Replying to the debate in the parliament on July 20, 2018 on the no-confidence motion against his government, prime minister, N Modi gave a comprehensive account of the various schemes, reform measures and achievements during the last 4 years of its stint. A prominent reform measure listed by Modi was the Goods and Services Tax [GST] launched on July 1, 2017.

Dwelling on the contentious issue of 5 hydrocarbon products natural gas, crude oil, petrol, diesel and aviation turbine fuel [ATF], he opined that under the UPA – version of the constitution amendment bill [2010],  these products were excluded. If, that bill were to be enacted into a law then there would have been no possibility to include them at any point of time in the future. On the other hand, in the law enacted by the present government, [2016], these have been included.

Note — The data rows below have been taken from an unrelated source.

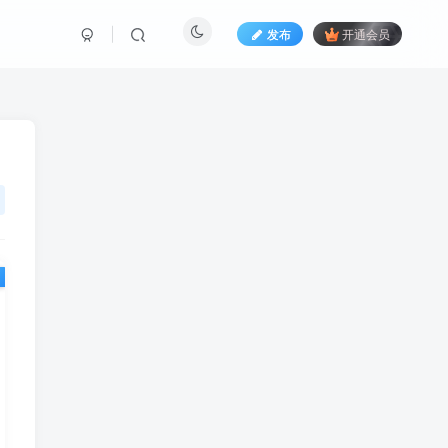
发布
开通会员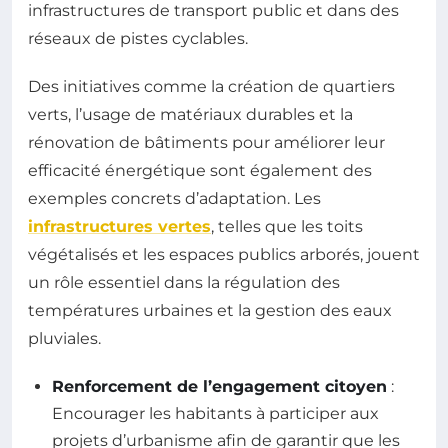
infrastructures de transport public et dans des
réseaux de pistes cyclables.
Des initiatives comme la création de quartiers
verts, l’usage de matériaux durables et la
rénovation de bâtiments pour améliorer leur
efficacité énergétique sont également des
exemples concrets d’adaptation. Les
infrastructures vertes
, telles que les toits
végétalisés et les espaces publics arborés, jouent
un rôle essentiel dans la régulation des
températures urbaines et la gestion des eaux
pluviales.
Renforcement de l’engagement citoyen
:
Encourager les habitants à participer aux
projets d’urbanisme afin de garantir que les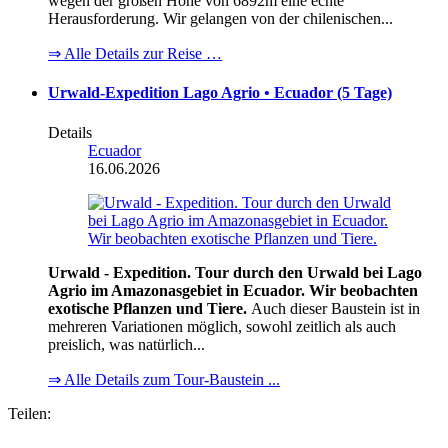
wegen der großen Höhe von 6892m eine echte
Herausforderung. Wir gelangen von der chilenischen...
⇒ Alle Details zur Reise …
Urwald-Expedition Lago Agrio • Ecuador (5 Tage)
Details
Ecuador
16.06.2026
Urwald - Expedition. Tour durch den Urwald bei Lago
Agrio im Amazonasgebiet in Ecuador. Wir beobachten
exotische Pflanzen und Tiere.
Auch dieser Baustein ist in
mehreren Variationen möglich, sowohl zeitlich als auch
preislich, was natürlich...
⇒ Alle Details zum Tour-Baustein ...
Teilen: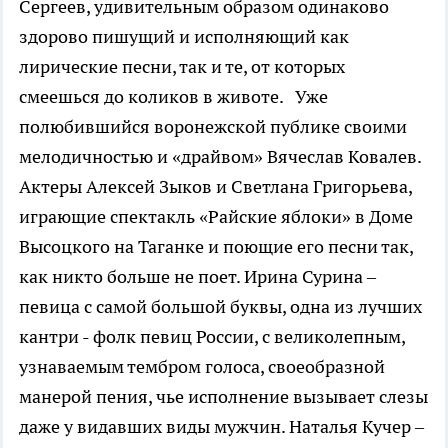
Сергеев, удивительным образом одинаково
здорово пишущий и исполняющий как
лирические песни, так и те, от которых
смеешься до коликов в животе. Уже
полюбившийся воронежской публике своими
мелодичностью и «драйвом» Вячеслав Ковалев.
Актеры Алексей Зыков и Светлана Григорьева,
играющие спектакль «Райские яблоки» в Доме
Высоцкого на Таганке и поющие его песни так,
как никто больше не поет. Ирина Сурина –
певица с самой большой буквы, одна из лучших
кантри - фолк певиц России, с великолепным,
узнаваемым тембром голоса, своеобразной
манерой пения, чье исполнение вызывает слезы
даже у видавших виды мужчин. Наталья Кучер –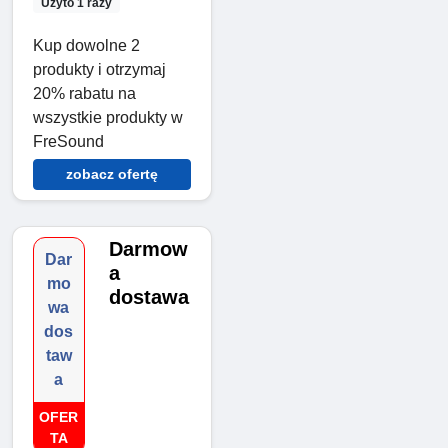
Użyto 1 razy
Kup dowolne 2
produkty i otrzymaj
20% rabatu na
wszystkie produkty w
FreSound
zobacz ofertę
Darmow
Dar
a
mo
dostawa
wa
dos
taw
a
OFER
TA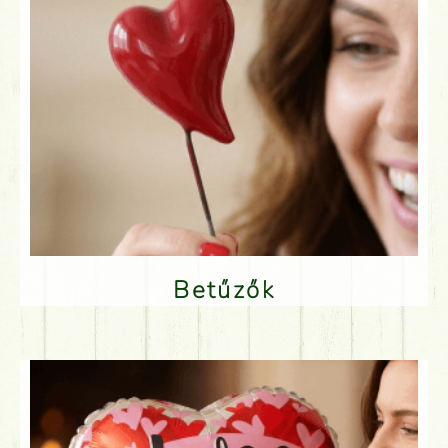
Betűzők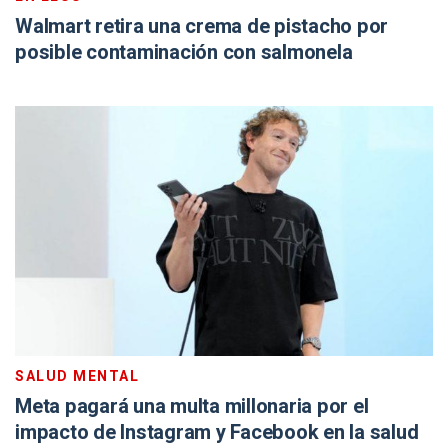
Walmart retira una crema de pistacho por
posible contaminación con salmonela
SALUD MENTAL
Meta pagará una multa millonaria por el
impacto de Instagram y Facebook en la salud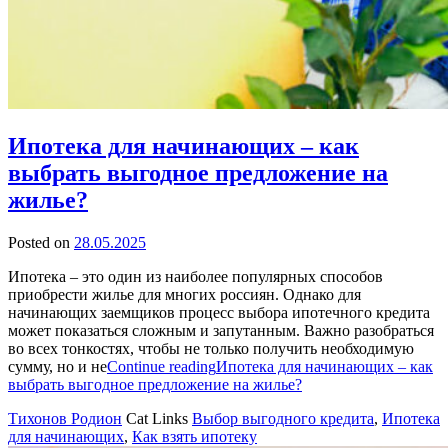
Ипотека для начинающих – как
выбрать выгодное предложение на
жилье?
Posted on
28.05.2025
Ипотека – это один из наиболее популярных способов
приобрести жилье для многих россиян. Однако для
начинающих заемщиков процесс выбора ипотечного кредита
может показаться сложным и запутанным. Важно разобраться
во всех тонкостях, чтобы не только получить необходимую
сумму, но и не
Continue reading
Ипотека для начинающих – как
выбрать выгодное предложение на жилье?
Тихонов Родион
Cat Links
Выбор выгодного кредита
,
Ипотека
для начинающих
,
Как взять ипотеку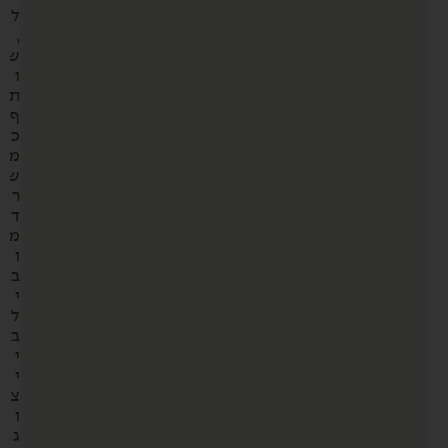
ל
,
ש
ו
ת
ף
כ
מ
ש
ר
ד
מ
ו
ב
י
ל
ב
י
י
צ
ו
ג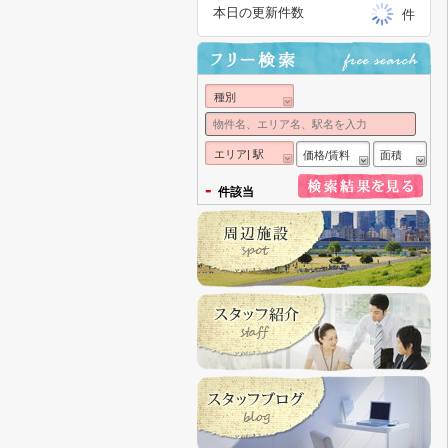
本日の更新件数
件
種別
エリア| 駅
価格/賃料
面積
-
件該当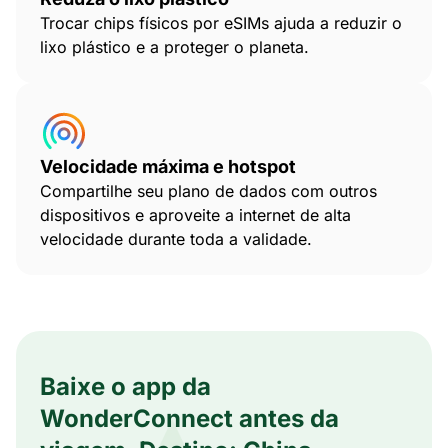
Trocar chips físicos por eSIMs ajuda a reduzir o
lixo plástico e a proteger o planeta.
Velocidade máxima e hotspot
Compartilhe seu plano de dados com outros
dispositivos e aproveite a internet de alta
velocidade durante toda a validade.
Baixe o app da
WonderConnect antes da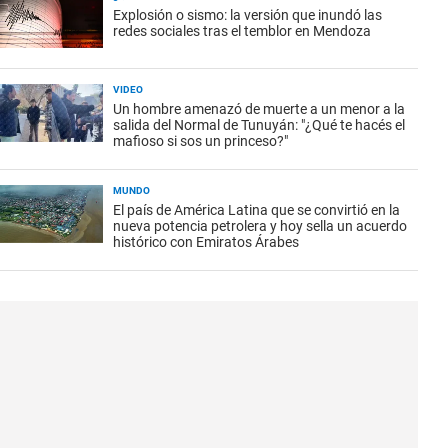
Explosión o sismo: la versión que inundó las
redes sociales tras el temblor en Mendoza
VIDEO
Un hombre amenazó de muerte a un menor a la
salida del Normal de Tunuyán: "¿Qué te hacés el
mafioso si sos un princeso?"
MUNDO
El país de América Latina que se convirtió en la
nueva potencia petrolera y hoy sella un acuerdo
histórico con Emiratos Árabes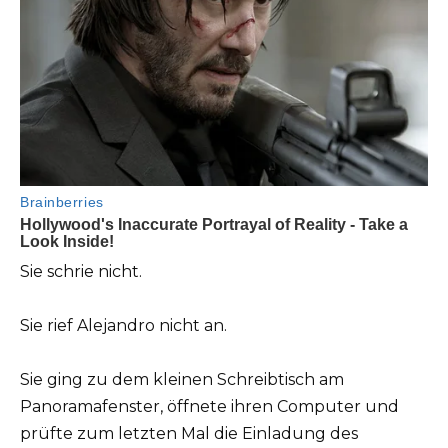
Sie schrie nicht.
Sie rief Alejandro nicht an.
Sie ging zu dem kleinen Schreibtisch am
Panoramafenster, öffnete ihren Computer und
prüfte zum letzten Mal die Einladung des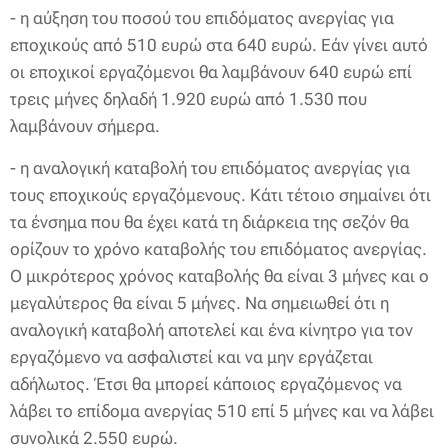
- η αύξηση του ποσού του επιδόματος ανεργίας για
εποχικούς από 510 ευρώ στα 640 ευρώ. Εάν γίνει αυτό
οι εποχικοί εργαζόμενοι θα λαμβάνουν 640 ευρώ επί
τρεις μήνες δηλαδή 1.920 ευρώ από 1.530 που
λαμβάνουν σήμερα.
- η αναλογική καταβολή του επιδόματος ανεργίας για
τους εποχικούς εργαζόμενους. Κάτι τέτοιο σημαίνει ότι
τα ένσημα που θα έχει κατά τη διάρκεια της σεζόν θα
ορίζουν το χρόνο καταβολής του επιδόματος ανεργίας.
Ο μικρότερος χρόνος καταβολής θα είναι 3 μήνες και ο
μεγαλύτερος θα είναι 5 μήνες. Να σημειωθεί ότι η
αναλογική καταβολή αποτελεί και ένα κίνητρο για τον
εργαζόμενο να ασφαλιστεί και να μην εργάζεται
αδήλωτος. Έτσι θα μπορεί κάποιος εργαζόμενος να
λάβει το επίδομα ανεργίας 510 επί 5 μήνες και να λάβει
συνολικά 2.550 ευρώ.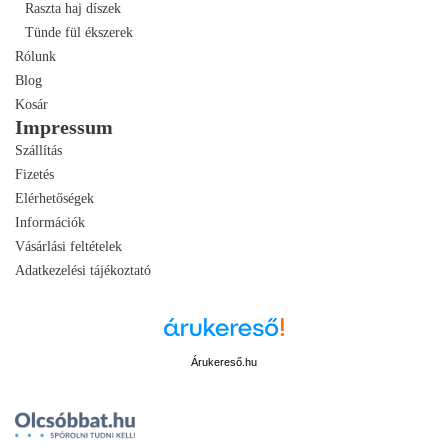
Raszta haj díszek
Tünde fül ékszerek
Rólunk
Blog
Kosár
Impressum
Szállítás
Fizetés
Elérhetőségek
Információk
Vásárlási feltételek
Adatkezelési tájékoztató
Árukereső.hu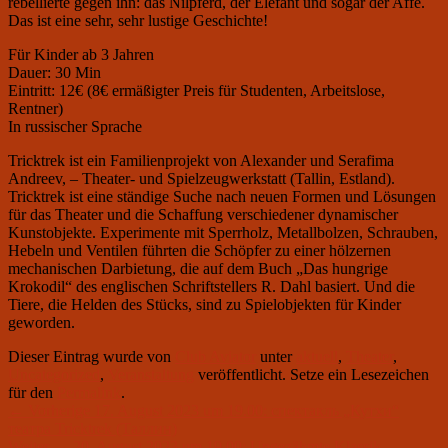
rebellierte gegen ihn: das Nilpferd, der Elefant und sogar der Affe.
Das ist eine sehr, sehr lustige Geschichte!
Für Kinder ab 3 Jahren
Dauer: 30 Min
Eintritt: 12€ (8€ ermäßigter Preis für Studenten, Arbeitslose,
Rentner)
In russischer Sprache
Tricktrek ist ein Familienprojekt von Alexander und Serafima
Andreev, – Theater- und Spielzeugwerkstatt (Tallin, Estland).
Tricktrek ist eine ständige Suche nach neuen Formen und Lösungen
für das Theater und die Schaffung verschiedener dynamischer
Kunstobjekte. Experimente mit Sperrholz, Metallbolzen, Schrauben,
Hebeln und Ventilen führten die Schöpfer zu einer hölzernen
mechanischen Darbietung, die auf dem Buch „Das hungrige
Krokodil“ des englischen Schriftstellers R. Dahl basiert. Und die
Tiere, die Helden des Stücks, sind zu Spielobjekten für Kinder
geworden.
Dieser Eintrag wurde von
Club Aviator
unter
aktuell
,
Theater
,
Uncategorized
,
Veranstaltung
veröffentlicht. Setze ein Lesezeichen
für den
Permalink
.
Beitragsnavigation
Vorheriger
←
Vorherige
17. August 2023 um 19.00: спектакль „Кутхи“
Beitrag:
театра Tricktrek (Таллин)
Nächster
Weiter
→
20. August 2023 um 19.00: Ungezähmte Klassik –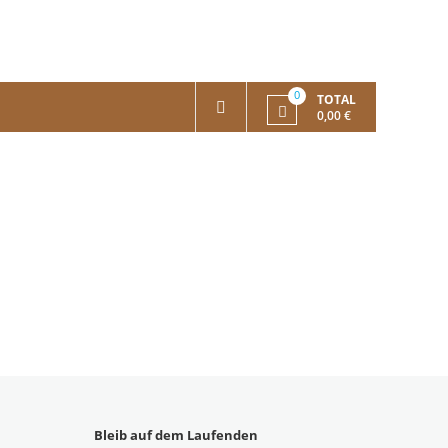
0
TOTAL
0,00 €
Bleib auf dem Laufenden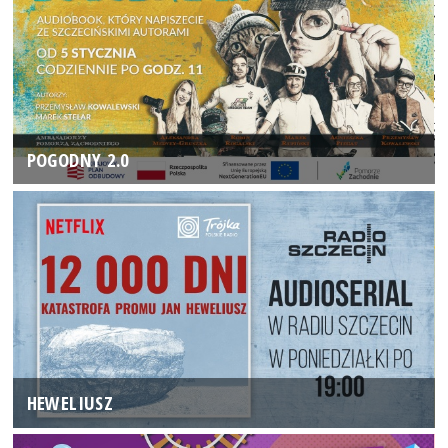
POGODNY 2.0
HEWELIUSZ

Under the erstwhile dispensation [excise duty, VAT, service tax and over a dozen other local taxes], the economy was not only burdened with high rates but also their cascading effect [tax-on-tax]. For instance, nearly 50% of the retail price of petrol and diesel is accounted for by taxes alone. With their inclusion in GST, one would have expected a substantial dilution of the tax component thereby leading to corresponding reduction in the price.

But, that has not happened thus far. The reason is for now, these products are ‘zero’ rated. Shorn of jargon, what it means is that their taxation continues to be governed by the erstwhile dispensation. In other words, it is business as usual even as industries bear the brunt of all the ills germane to that regime which this path breaking reform [read: GST] was intended get rid off.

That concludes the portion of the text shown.